ACTION ITEM. Word for word, return the lines from the top of the listing to the line containing "para professores(as) e orientadores(as)", both ends included, and no others.

PROVIDED RECORDS.
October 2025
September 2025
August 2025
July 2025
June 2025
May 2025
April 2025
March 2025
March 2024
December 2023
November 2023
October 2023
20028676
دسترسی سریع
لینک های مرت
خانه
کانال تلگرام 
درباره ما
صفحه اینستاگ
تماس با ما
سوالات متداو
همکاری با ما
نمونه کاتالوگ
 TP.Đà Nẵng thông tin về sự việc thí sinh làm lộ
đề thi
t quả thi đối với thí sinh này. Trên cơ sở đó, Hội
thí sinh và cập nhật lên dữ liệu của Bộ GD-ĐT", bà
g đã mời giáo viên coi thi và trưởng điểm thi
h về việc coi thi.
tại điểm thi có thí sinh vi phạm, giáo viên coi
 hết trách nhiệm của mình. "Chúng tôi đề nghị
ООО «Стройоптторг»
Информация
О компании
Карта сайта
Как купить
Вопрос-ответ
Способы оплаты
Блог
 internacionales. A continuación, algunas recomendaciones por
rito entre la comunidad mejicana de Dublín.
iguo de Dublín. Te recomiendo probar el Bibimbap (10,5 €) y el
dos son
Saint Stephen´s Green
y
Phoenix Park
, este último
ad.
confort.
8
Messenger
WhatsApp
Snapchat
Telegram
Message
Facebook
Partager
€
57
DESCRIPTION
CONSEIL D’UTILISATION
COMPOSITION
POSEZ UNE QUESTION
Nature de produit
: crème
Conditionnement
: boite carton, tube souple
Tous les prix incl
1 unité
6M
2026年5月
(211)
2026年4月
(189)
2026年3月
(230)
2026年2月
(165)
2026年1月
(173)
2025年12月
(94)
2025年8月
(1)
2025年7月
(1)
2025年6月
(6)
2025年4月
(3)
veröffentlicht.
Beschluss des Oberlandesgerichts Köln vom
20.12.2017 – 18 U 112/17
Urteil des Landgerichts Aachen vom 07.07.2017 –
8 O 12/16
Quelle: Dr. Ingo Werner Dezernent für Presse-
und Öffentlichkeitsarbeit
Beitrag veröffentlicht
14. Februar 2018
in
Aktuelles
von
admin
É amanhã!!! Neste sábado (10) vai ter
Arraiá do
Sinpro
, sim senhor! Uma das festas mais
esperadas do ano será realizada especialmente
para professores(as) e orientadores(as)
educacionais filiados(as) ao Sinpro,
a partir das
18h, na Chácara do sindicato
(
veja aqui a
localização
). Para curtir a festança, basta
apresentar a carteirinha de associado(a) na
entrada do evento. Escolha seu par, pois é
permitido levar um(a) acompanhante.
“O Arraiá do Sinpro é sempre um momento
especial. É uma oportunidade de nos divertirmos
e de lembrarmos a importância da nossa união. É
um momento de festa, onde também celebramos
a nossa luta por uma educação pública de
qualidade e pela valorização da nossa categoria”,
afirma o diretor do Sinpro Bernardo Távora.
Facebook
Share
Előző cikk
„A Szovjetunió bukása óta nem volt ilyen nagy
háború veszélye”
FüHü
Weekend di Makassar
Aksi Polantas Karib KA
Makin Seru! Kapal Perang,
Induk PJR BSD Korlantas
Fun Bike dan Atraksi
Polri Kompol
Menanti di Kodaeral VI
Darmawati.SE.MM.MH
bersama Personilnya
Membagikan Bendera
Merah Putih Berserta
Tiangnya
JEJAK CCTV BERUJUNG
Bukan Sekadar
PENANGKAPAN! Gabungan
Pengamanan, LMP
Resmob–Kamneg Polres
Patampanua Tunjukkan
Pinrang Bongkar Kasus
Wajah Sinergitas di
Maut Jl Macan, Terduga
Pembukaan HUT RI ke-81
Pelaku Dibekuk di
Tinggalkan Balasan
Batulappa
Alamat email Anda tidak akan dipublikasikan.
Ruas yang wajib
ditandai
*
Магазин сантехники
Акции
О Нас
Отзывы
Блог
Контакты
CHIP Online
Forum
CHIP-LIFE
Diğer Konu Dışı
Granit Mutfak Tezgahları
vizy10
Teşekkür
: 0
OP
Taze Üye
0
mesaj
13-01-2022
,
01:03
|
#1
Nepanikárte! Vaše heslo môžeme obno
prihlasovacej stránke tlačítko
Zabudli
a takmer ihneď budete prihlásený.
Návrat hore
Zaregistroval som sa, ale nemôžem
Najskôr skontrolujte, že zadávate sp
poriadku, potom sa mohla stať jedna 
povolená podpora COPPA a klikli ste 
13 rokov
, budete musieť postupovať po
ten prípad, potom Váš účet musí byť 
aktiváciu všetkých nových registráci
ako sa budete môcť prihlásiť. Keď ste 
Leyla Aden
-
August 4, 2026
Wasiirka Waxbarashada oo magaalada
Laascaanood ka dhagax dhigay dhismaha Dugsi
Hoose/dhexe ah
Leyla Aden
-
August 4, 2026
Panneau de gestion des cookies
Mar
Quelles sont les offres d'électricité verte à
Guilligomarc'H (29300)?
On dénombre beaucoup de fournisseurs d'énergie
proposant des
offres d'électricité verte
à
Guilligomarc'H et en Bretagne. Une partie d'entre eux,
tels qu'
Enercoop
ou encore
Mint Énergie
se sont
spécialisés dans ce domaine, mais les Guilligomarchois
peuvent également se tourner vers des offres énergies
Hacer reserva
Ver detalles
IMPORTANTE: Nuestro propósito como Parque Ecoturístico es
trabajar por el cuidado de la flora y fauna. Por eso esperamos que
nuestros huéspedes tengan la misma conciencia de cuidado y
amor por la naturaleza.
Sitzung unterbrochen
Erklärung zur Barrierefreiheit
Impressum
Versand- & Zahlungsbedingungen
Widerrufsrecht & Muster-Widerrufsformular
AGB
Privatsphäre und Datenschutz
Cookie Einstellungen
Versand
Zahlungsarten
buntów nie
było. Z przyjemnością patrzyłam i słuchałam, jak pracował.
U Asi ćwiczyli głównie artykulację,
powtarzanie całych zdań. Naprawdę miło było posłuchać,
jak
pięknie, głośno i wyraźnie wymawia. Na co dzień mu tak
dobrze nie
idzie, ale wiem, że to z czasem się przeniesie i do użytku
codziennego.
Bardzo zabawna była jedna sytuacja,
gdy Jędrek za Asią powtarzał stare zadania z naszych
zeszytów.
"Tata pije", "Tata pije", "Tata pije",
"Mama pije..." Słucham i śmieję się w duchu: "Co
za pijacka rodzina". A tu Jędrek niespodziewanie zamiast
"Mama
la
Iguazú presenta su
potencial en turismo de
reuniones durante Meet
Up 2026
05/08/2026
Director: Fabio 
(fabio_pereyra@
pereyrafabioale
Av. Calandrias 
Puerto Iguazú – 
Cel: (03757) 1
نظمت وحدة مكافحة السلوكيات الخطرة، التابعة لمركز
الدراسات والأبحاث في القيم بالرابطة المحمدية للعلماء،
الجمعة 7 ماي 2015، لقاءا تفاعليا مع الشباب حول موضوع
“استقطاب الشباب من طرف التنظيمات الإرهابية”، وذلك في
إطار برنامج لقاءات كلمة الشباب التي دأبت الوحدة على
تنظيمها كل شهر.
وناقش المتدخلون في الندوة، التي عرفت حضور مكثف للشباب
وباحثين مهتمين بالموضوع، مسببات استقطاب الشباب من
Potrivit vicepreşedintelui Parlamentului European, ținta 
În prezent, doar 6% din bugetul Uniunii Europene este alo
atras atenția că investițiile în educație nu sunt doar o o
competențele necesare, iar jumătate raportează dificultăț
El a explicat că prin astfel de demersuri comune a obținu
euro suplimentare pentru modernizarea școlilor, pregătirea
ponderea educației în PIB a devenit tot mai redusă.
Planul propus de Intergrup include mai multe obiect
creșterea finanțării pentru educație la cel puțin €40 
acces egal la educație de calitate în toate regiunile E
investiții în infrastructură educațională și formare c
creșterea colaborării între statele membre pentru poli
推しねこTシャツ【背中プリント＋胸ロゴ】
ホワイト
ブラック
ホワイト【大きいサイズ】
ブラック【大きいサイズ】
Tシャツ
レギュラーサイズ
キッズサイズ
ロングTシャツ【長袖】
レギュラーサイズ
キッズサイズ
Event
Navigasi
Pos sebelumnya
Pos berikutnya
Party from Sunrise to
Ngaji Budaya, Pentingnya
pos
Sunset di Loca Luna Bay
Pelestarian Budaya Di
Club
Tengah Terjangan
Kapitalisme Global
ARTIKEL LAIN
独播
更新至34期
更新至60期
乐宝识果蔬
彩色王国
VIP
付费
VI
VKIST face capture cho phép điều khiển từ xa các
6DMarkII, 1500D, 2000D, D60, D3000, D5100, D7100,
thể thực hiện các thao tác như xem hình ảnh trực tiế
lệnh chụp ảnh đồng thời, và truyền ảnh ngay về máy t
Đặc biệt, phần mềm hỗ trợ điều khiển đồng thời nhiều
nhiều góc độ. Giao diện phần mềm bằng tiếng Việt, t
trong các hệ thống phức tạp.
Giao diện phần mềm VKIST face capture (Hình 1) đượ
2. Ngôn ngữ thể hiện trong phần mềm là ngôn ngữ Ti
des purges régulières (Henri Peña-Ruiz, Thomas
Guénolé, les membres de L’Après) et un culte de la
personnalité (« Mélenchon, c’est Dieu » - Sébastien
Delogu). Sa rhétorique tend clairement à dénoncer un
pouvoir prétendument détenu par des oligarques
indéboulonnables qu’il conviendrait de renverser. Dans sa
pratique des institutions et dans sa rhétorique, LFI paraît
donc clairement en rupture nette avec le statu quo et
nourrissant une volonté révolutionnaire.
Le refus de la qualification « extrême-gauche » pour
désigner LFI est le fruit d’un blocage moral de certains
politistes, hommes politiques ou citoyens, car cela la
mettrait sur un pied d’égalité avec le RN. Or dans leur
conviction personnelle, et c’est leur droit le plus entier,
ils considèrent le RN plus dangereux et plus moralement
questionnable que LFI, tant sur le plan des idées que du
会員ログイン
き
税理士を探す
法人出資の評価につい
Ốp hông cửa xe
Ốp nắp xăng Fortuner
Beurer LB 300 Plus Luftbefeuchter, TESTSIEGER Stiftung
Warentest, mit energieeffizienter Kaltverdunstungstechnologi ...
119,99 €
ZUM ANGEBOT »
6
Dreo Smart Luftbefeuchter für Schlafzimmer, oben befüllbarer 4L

SOLUTION.
October 2025
September 2025
August 2025
July 2025
June 2025
May 2025
April 2025
March 2025
March 2024
December 2023
November 2023
October 2023
20028676
دسترسی سریع
لینک های مرت
خانه
کانال تلگرام 
درباره ما
صفحه اینستاگ
تماس با ما
سوالات متداو
همکاری با ما
نمونه کاتالوگ
 TP.Đà Nẵng thông tin về sự việc thí sinh làm lộ
đề thi
t quả thi đối với thí sinh này. Trên cơ sở đó, Hội
thí sinh và cập nhật lên dữ liệu của Bộ GD-ĐT", bà
g đã mời giáo viên coi thi và trưởng điểm thi
h về việc coi thi.
tại điểm thi có thí sinh vi phạm, giáo viên coi
 hết trách nhiệm của mình. "Chúng tôi đề nghị
ООО «Стройоптторг»
Информация
О компании
Карта сайта
Как купить
Вопрос-ответ
Способы оплаты
Блог
 internacionales. A continuación, algunas recomendaciones por
rito entre la comunidad mejicana de Dublín.
iguo de Dublín. Te recomiendo probar el Bibimbap (10,5 €) y el
dos son
Saint Stephen´s Green
y
Phoenix Park
, este último
ad.
confort.
8
Messenger
WhatsApp
Snapchat
Telegram
Message
Facebook
Partager
€
57
DESCRIPTION
CONSEIL D’UTILISATION
COMPOSITION
POSEZ UNE QUESTION
Nature de produit
: crème
Conditionnement
: boite carton, tube souple
Tous les prix incl
1 unité
6M
2026年5月
(211)
2026年4月
(189)
2026年3月
(230)
2026年2月
(165)
2026年1月
(173)
2025年12月
(94)
2025年8月
(1)
2025年7月
(1)
2025年6月
(6)
2025年4月
(3)
veröffentlicht.
Beschluss des Oberlandesgerichts Köln vom
20.12.2017 – 18 U 112/17
Urteil des Landgerichts Aachen vom 07.07.2017 –
8 O 12/16
Quelle: Dr. Ingo Werner Dezernent für Presse-
und Öffentlichkeitsarbeit
Beitrag veröffentlicht
14. Februar 2018
in
Aktuelles
von
admin
É amanhã!!! Neste sábado (10) vai ter
Arraiá do
Sinpro
, sim senhor! Uma das festas mais
esperadas do ano será realizada especialmente
para professores(as) e orientadores(as)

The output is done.